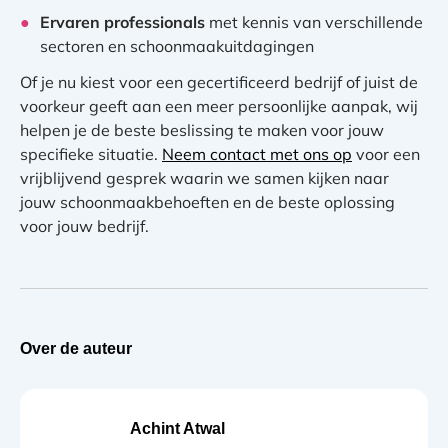
Ervaren professionals
met kennis van verschillende
sectoren en schoonmaakuitdagingen
Of je nu kiest voor een gecertificeerd bedrijf of juist de
voorkeur geeft aan een meer persoonlijke aanpak, wij
helpen je de beste beslissing te maken voor jouw
specifieke situatie.
Neem contact met ons op
voor een
vrijblijvend gesprek waarin we samen kijken naar
jouw schoonmaakbehoeften en de beste oplossing
voor jouw bedrijf.
Over de auteur
Achint Atwal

▬▬▬

| WHAT THE EXERCISE ASKS |
Search the entries for the word "bedrijf". Copy each line where it appears.

| PROBLEM SOLUTION |
Of je nu kiest voor een gecertificeerd bedrijf of juist de
voor jouw bedrijf.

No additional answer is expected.